TRY IT: Go through the material that comes after this and count the lines containing "packages"; report only the count.

INFORMATION SHOWN:
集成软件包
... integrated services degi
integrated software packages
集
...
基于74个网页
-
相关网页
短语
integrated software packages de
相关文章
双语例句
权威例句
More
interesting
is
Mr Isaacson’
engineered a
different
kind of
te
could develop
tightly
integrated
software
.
...
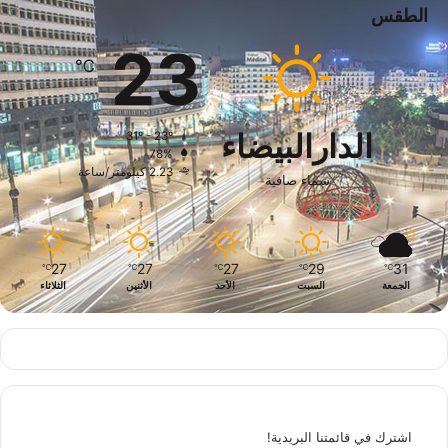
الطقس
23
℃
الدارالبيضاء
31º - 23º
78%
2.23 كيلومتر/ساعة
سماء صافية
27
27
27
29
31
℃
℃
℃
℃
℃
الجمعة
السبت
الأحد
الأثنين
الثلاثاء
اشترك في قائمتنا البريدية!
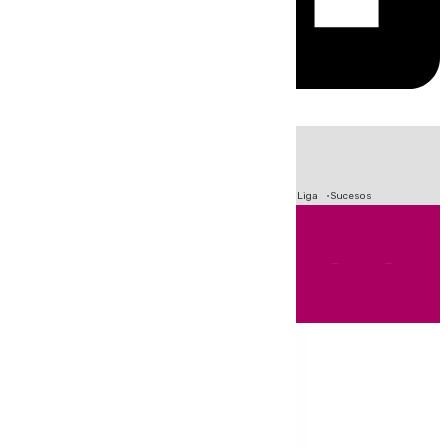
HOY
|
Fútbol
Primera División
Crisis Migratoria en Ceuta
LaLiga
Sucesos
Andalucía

ANSWER BELOW: 2